I told adult family members and neighbors, but decided not to tell my daughters (then 14 and 9) any specifics, referring vaguely to an abdominal condition that required surgery.
I did not want to derail the ability of the 14-year-old to rebel and act like a normal teen, and I wanted to spare the 9-year-old, who was already a worrier who thought of me as vulnerable. I told myself that if I needed chemotherapy, I would tell my children at that point. Fortunately, I ended up not needing chemo.
What we did not count on was that the children of those adults we had told would see their parents’ emails or texts and inform our children that I had cancer.
It took years for me to regain my children’s trust that I would be truthful and not hide important information from them. So be mindful that your kids have a lot more access to information than we had at their age.
Barbara Quackenbos
West Orange, N.J.
‘Political Anxieties’
To the Editor:
Re “America’s Most Overlooked Political Divide,” by David French (column, March 25):
I found Mr. French’s description of people on both sides of today’s political divide deciding to “unplug from the news” unsurprising.

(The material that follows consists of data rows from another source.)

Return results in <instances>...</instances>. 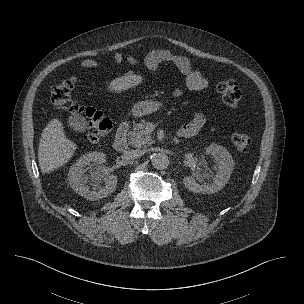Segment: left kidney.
I'll use <instances>...</instances> for the list:
<instances>
[{
  "mask_svg": "<svg viewBox=\"0 0 304 304\" xmlns=\"http://www.w3.org/2000/svg\"><path fill=\"white\" fill-rule=\"evenodd\" d=\"M207 152L217 164V172L213 176L204 160L200 161L195 175L183 179L185 187L194 193L212 194L218 192L227 184L234 169V160L225 147L210 144L207 147ZM206 179L210 180V183H206ZM196 180L200 183H197Z\"/></svg>",
  "mask_w": 304,
  "mask_h": 304,
  "instance_id": "1",
  "label": "left kidney"
}]
</instances>
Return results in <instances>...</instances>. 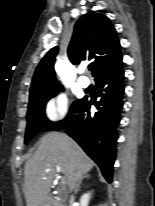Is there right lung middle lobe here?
<instances>
[{
    "label": "right lung middle lobe",
    "instance_id": "dd1d6c3e",
    "mask_svg": "<svg viewBox=\"0 0 155 206\" xmlns=\"http://www.w3.org/2000/svg\"><path fill=\"white\" fill-rule=\"evenodd\" d=\"M61 87H52L41 93L29 97L27 112V128L25 134V144H27L37 133L52 130L59 122H51L45 115V105L47 101L55 96ZM79 100L71 106L70 112L76 106ZM68 114V115H69Z\"/></svg>",
    "mask_w": 155,
    "mask_h": 206
}]
</instances>
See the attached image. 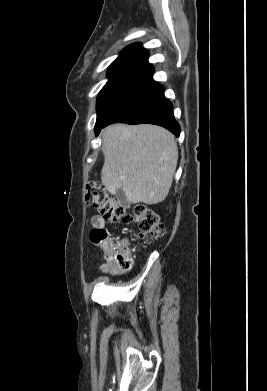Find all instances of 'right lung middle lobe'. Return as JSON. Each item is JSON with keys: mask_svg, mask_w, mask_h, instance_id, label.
<instances>
[{"mask_svg": "<svg viewBox=\"0 0 267 391\" xmlns=\"http://www.w3.org/2000/svg\"><path fill=\"white\" fill-rule=\"evenodd\" d=\"M152 81L143 76H112L98 94L95 131L112 113Z\"/></svg>", "mask_w": 267, "mask_h": 391, "instance_id": "right-lung-middle-lobe-1", "label": "right lung middle lobe"}]
</instances>
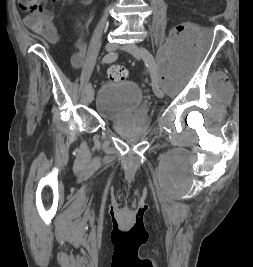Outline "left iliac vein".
Wrapping results in <instances>:
<instances>
[{
  "label": "left iliac vein",
  "instance_id": "1",
  "mask_svg": "<svg viewBox=\"0 0 253 267\" xmlns=\"http://www.w3.org/2000/svg\"><path fill=\"white\" fill-rule=\"evenodd\" d=\"M123 48L128 53H130L132 56H134L136 59H141V58L144 57V52L135 44H126V45H123ZM147 55L150 56V57L153 56L149 51H148ZM154 93L159 98H163L164 97V92L158 86H154Z\"/></svg>",
  "mask_w": 253,
  "mask_h": 267
}]
</instances>
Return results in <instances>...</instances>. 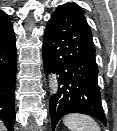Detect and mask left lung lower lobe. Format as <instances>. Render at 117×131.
<instances>
[{
  "label": "left lung lower lobe",
  "instance_id": "left-lung-lower-lobe-1",
  "mask_svg": "<svg viewBox=\"0 0 117 131\" xmlns=\"http://www.w3.org/2000/svg\"><path fill=\"white\" fill-rule=\"evenodd\" d=\"M43 63L46 74L59 75L60 87L49 104L53 127L68 113L87 114L106 125L91 30L73 3L60 5L48 21Z\"/></svg>",
  "mask_w": 117,
  "mask_h": 131
}]
</instances>
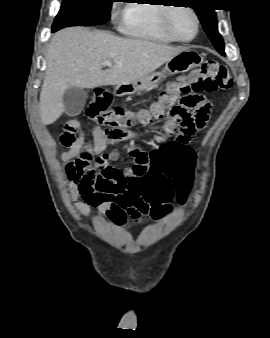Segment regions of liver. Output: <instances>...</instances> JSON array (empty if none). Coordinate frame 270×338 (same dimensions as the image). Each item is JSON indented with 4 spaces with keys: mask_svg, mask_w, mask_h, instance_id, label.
I'll use <instances>...</instances> for the list:
<instances>
[{
    "mask_svg": "<svg viewBox=\"0 0 270 338\" xmlns=\"http://www.w3.org/2000/svg\"><path fill=\"white\" fill-rule=\"evenodd\" d=\"M185 47L124 39L103 31L69 27L55 33L46 55V76L40 93V117L54 123L64 112L63 95L70 87L125 85L161 67ZM113 65L103 70L102 63Z\"/></svg>",
    "mask_w": 270,
    "mask_h": 338,
    "instance_id": "obj_1",
    "label": "liver"
}]
</instances>
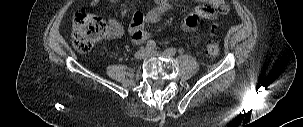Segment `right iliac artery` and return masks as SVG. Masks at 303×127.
Here are the masks:
<instances>
[{"label":"right iliac artery","instance_id":"right-iliac-artery-1","mask_svg":"<svg viewBox=\"0 0 303 127\" xmlns=\"http://www.w3.org/2000/svg\"><path fill=\"white\" fill-rule=\"evenodd\" d=\"M148 50H154L156 48V43L153 40H150L146 44Z\"/></svg>","mask_w":303,"mask_h":127}]
</instances>
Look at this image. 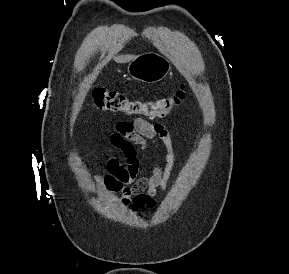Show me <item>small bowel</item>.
<instances>
[{
  "instance_id": "c3829d8e",
  "label": "small bowel",
  "mask_w": 289,
  "mask_h": 274,
  "mask_svg": "<svg viewBox=\"0 0 289 274\" xmlns=\"http://www.w3.org/2000/svg\"><path fill=\"white\" fill-rule=\"evenodd\" d=\"M109 142L124 155L126 163H121L114 155L109 156L107 174L98 179L99 183L109 191L121 194V206L124 209L134 214L152 210L158 192L166 190L175 164L170 132L161 123L136 118L133 123L119 122ZM149 146H163L165 153L149 176L140 177L138 153L146 152Z\"/></svg>"
}]
</instances>
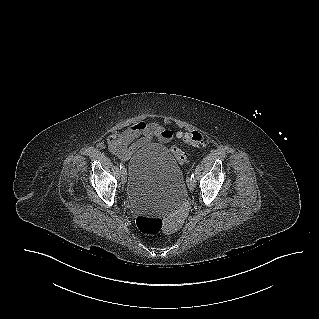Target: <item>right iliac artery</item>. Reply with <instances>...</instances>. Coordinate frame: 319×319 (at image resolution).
Segmentation results:
<instances>
[{
    "label": "right iliac artery",
    "mask_w": 319,
    "mask_h": 319,
    "mask_svg": "<svg viewBox=\"0 0 319 319\" xmlns=\"http://www.w3.org/2000/svg\"><path fill=\"white\" fill-rule=\"evenodd\" d=\"M119 167H120V171H121V173H123V172H124V170H125V168H124L123 164H122V163H120Z\"/></svg>",
    "instance_id": "right-iliac-artery-1"
}]
</instances>
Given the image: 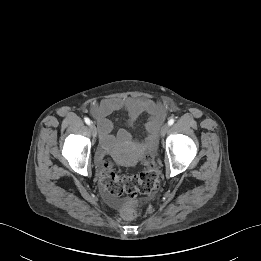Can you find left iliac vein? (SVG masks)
<instances>
[{
  "label": "left iliac vein",
  "mask_w": 261,
  "mask_h": 261,
  "mask_svg": "<svg viewBox=\"0 0 261 261\" xmlns=\"http://www.w3.org/2000/svg\"><path fill=\"white\" fill-rule=\"evenodd\" d=\"M169 128H170L169 124H167V123L164 124L160 131L161 136H165L168 133Z\"/></svg>",
  "instance_id": "left-iliac-vein-1"
}]
</instances>
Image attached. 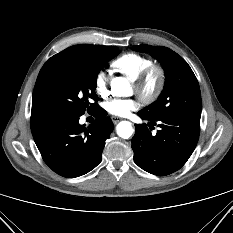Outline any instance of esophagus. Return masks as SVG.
Here are the masks:
<instances>
[{
	"instance_id": "obj_1",
	"label": "esophagus",
	"mask_w": 233,
	"mask_h": 233,
	"mask_svg": "<svg viewBox=\"0 0 233 233\" xmlns=\"http://www.w3.org/2000/svg\"><path fill=\"white\" fill-rule=\"evenodd\" d=\"M120 120H121L120 117L112 116V121H113L114 124H117Z\"/></svg>"
}]
</instances>
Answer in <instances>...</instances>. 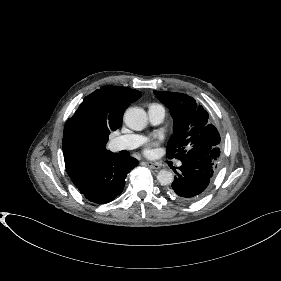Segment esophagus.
<instances>
[{
    "label": "esophagus",
    "mask_w": 281,
    "mask_h": 281,
    "mask_svg": "<svg viewBox=\"0 0 281 281\" xmlns=\"http://www.w3.org/2000/svg\"><path fill=\"white\" fill-rule=\"evenodd\" d=\"M146 165L149 166L152 169H160L161 168V166L159 164L153 163V162H150V161H146Z\"/></svg>",
    "instance_id": "esophagus-1"
}]
</instances>
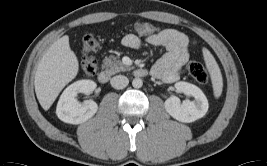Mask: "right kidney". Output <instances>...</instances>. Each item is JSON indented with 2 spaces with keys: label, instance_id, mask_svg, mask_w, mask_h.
Wrapping results in <instances>:
<instances>
[{
  "label": "right kidney",
  "instance_id": "ca27d5eb",
  "mask_svg": "<svg viewBox=\"0 0 267 166\" xmlns=\"http://www.w3.org/2000/svg\"><path fill=\"white\" fill-rule=\"evenodd\" d=\"M96 88L92 80H79L69 85L60 96L56 114L58 118L69 124H81L90 119L98 109L93 100L79 102L76 96L79 93L90 94Z\"/></svg>",
  "mask_w": 267,
  "mask_h": 166
}]
</instances>
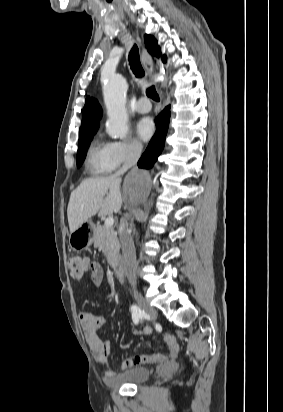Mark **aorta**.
Returning <instances> with one entry per match:
<instances>
[{
	"label": "aorta",
	"instance_id": "1",
	"mask_svg": "<svg viewBox=\"0 0 283 412\" xmlns=\"http://www.w3.org/2000/svg\"><path fill=\"white\" fill-rule=\"evenodd\" d=\"M127 83L120 75H114L104 81L103 95L107 109V133L114 138L123 139L128 133V115L126 110ZM149 187V178L145 172H136L125 183V193L132 199L144 195Z\"/></svg>",
	"mask_w": 283,
	"mask_h": 412
}]
</instances>
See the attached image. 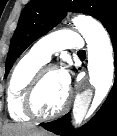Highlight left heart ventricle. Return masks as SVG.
<instances>
[{
	"label": "left heart ventricle",
	"mask_w": 117,
	"mask_h": 136,
	"mask_svg": "<svg viewBox=\"0 0 117 136\" xmlns=\"http://www.w3.org/2000/svg\"><path fill=\"white\" fill-rule=\"evenodd\" d=\"M67 91L60 83L58 71H50L36 94V107L43 115L57 111L63 104Z\"/></svg>",
	"instance_id": "obj_1"
}]
</instances>
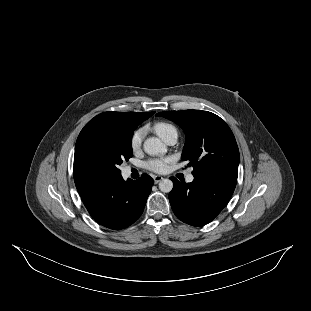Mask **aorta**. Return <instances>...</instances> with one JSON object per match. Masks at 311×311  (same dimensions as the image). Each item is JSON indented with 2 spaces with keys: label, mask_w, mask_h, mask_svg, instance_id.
<instances>
[{
  "label": "aorta",
  "mask_w": 311,
  "mask_h": 311,
  "mask_svg": "<svg viewBox=\"0 0 311 311\" xmlns=\"http://www.w3.org/2000/svg\"><path fill=\"white\" fill-rule=\"evenodd\" d=\"M143 149L150 155H164L166 154L167 148L158 138L150 137L147 138L143 143ZM159 189L162 192L169 193L173 189V182L169 179H163L159 183Z\"/></svg>",
  "instance_id": "obj_1"
}]
</instances>
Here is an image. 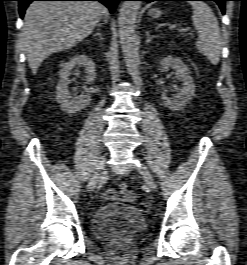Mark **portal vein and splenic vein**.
Instances as JSON below:
<instances>
[{"label":"portal vein and splenic vein","mask_w":247,"mask_h":265,"mask_svg":"<svg viewBox=\"0 0 247 265\" xmlns=\"http://www.w3.org/2000/svg\"><path fill=\"white\" fill-rule=\"evenodd\" d=\"M173 27H175V26H173ZM187 31V29H185V28H180L179 29V32H186Z\"/></svg>","instance_id":"portal-vein-and-splenic-vein-1"}]
</instances>
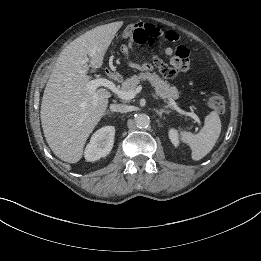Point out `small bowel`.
Wrapping results in <instances>:
<instances>
[{"instance_id": "obj_1", "label": "small bowel", "mask_w": 261, "mask_h": 261, "mask_svg": "<svg viewBox=\"0 0 261 261\" xmlns=\"http://www.w3.org/2000/svg\"><path fill=\"white\" fill-rule=\"evenodd\" d=\"M132 43H134V42L130 37V43L127 45H123L121 47L122 53L127 58L129 57V55L132 51V48H133ZM178 48H181L183 50V53H181V54L178 53V51H177ZM165 54L168 57V64L172 67V68L169 67L173 71L171 77H174L178 72L186 71L189 68V59H188L189 49L186 46L179 45L175 49H173L171 47H167L165 49ZM129 63L138 69L147 70V71L151 70L150 64H148L146 62L139 64V63H136L133 61H129Z\"/></svg>"}]
</instances>
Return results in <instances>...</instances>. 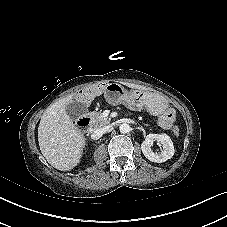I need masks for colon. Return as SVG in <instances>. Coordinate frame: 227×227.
<instances>
[{
	"label": "colon",
	"instance_id": "obj_1",
	"mask_svg": "<svg viewBox=\"0 0 227 227\" xmlns=\"http://www.w3.org/2000/svg\"><path fill=\"white\" fill-rule=\"evenodd\" d=\"M97 97H98L97 95H93V96H92L93 99H96Z\"/></svg>",
	"mask_w": 227,
	"mask_h": 227
}]
</instances>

Since 2016, patients in my practice, on both the left and the right of the political divide, have reported being distraught by a daily onslaught of political news. Consequently, I began including “political anxieties” as one problem distressing patients who could not tear themselves away from a favorite cable news network’s unending servings of doom and gloom punditry.
My response, and practical advice I follow myself, is suggesting to patients that rather than immersion in distressing cable news, just scan online headlines. Doing so provides a sense of what is going on in the world. However, I also advise not going into the weeds, as doing so only heightens political anxieties.
Some find this to be a reasonable balance between being an anxiously overstimulated citizen and a disengaged one.
Jack Drescher
New York
The writer, a psychiatrist and psychoanalyst, is past president of the Group for Advancement of Psychiatry.
A Mystery From England’s Bronze Age
To the Editor:
Re “Under Centuries of Silt, a Vivid View of Bronze Age Life” (news article, March 21):
I have not been able to stop thinking about this extremely moving article about the surprisingly rich lives lived by the inhabitants of a Bronze Age village in England nearly 3,000 years ago. It makes one think that the high point of human existence may have actually occurred thousands of years ago.
These people were steeped in beauty, the bounties of nature, the satisfaction of craftsmanship and the joy of one another’s company. In stark contrast to humans today, they lived in quiet harmony with the earth.
The most fascinating mystery to me is why they never returned to salvage their things after, as you report, “a catastrophic fire tore through the compound.” Could it be that they felt no special attachment to their belongings?
As the article stated, these people had the skills to easily move and rebuild their compound. Perhaps they felt that their greatest possession was the earth itself.